§ PROBLEM STATEMENT:
Of the material below, only the lines from the line containing "RedDoorz. Khi tham" down to the line containing "der Anschrift, E-Mail-A" belong in the answer, written out exactly.

§ EXERCISE MATERIAL:
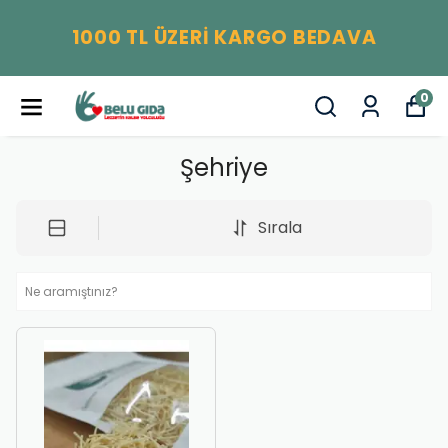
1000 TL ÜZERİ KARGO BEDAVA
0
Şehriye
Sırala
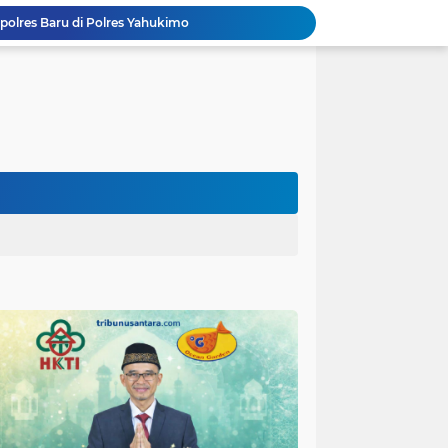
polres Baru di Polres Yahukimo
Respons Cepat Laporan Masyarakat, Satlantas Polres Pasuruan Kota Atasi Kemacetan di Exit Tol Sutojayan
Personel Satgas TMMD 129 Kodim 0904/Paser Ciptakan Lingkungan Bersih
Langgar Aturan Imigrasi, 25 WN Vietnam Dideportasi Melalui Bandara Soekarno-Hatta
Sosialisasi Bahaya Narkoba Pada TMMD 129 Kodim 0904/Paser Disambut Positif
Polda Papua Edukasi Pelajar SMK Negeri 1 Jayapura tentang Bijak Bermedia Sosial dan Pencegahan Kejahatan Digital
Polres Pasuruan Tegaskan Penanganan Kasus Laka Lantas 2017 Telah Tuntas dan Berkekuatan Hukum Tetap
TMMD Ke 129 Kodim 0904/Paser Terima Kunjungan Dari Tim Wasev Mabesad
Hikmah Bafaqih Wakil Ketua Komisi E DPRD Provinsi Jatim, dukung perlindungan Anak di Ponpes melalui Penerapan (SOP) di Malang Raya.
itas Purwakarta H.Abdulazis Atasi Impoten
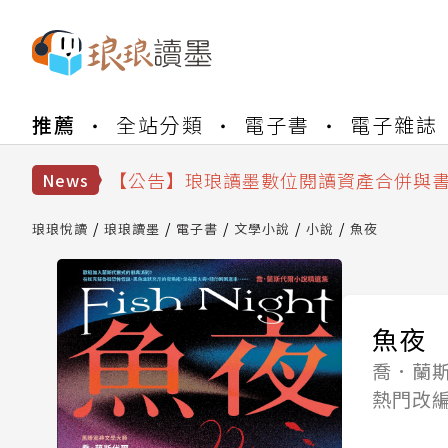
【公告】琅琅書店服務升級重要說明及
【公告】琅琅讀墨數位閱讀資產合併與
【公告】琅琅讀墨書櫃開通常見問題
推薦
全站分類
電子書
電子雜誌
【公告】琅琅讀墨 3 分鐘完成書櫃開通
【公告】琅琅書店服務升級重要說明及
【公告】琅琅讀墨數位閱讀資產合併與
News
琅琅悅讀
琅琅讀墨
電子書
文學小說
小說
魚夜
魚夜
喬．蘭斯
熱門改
--
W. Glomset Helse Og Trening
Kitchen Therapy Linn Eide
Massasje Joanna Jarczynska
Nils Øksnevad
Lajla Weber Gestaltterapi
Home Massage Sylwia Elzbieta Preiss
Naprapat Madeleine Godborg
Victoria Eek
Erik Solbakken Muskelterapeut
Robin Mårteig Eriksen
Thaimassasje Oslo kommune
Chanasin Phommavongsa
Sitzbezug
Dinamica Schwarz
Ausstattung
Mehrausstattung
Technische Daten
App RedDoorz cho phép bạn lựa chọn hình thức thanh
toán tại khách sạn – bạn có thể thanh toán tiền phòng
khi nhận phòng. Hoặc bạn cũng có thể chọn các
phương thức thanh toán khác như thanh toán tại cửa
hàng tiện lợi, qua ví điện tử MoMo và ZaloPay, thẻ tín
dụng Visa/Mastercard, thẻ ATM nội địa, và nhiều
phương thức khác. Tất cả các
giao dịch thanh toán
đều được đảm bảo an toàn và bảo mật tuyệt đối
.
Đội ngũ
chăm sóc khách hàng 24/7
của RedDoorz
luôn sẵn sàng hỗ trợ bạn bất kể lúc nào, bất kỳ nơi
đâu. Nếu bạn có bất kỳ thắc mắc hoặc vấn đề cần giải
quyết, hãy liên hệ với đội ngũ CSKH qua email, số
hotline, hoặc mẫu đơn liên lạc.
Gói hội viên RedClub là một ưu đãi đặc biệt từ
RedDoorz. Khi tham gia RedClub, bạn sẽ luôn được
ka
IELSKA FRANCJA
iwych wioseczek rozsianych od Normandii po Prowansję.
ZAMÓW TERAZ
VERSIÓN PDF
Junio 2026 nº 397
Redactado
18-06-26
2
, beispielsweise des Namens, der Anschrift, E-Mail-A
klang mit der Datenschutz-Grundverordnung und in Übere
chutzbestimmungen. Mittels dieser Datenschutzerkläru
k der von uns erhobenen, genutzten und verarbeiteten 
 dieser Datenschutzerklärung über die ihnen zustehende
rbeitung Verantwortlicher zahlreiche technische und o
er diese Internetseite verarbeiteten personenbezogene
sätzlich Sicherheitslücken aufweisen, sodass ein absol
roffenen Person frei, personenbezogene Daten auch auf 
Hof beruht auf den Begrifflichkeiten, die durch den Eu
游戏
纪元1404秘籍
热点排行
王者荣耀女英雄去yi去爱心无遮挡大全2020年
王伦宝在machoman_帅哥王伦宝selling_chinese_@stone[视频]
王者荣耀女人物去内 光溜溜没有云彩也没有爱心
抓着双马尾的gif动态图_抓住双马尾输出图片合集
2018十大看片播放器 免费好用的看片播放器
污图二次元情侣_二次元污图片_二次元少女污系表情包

§ PROBLEM SOLUTION:
RedDoorz. Khi tham gia RedClub, bạn sẽ luôn được
ka
IELSKA FRANCJA
iwych wioseczek rozsianych od Normandii po Prowansję.
ZAMÓW TERAZ
VERSIÓN PDF
Junio 2026 nº 397
Redactado
18-06-26
2
, beispielsweise des Namens, der Anschrift, E-Mail-A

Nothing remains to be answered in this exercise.